# Exercise brief:
Could all of the entries be written out exactly, with any pictures omitted?

============================================================

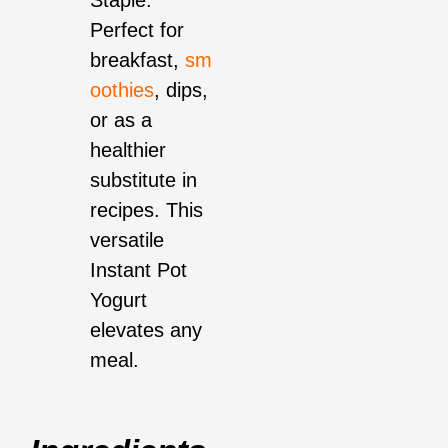
Staple:
Perfect for
breakfast,
sm
oothies
, dips,
or as a
healthier
substitute in
recipes. This
versatile
Instant Pot
Yogurt
elevates any
meal.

============================================================

# Solution to this task:
Staple:
Perfect for
breakfast,
sm
oothies
, dips,
or as a
healthier
substitute in
recipes. This
versatile
Instant Pot
Yogurt
elevates any
meal.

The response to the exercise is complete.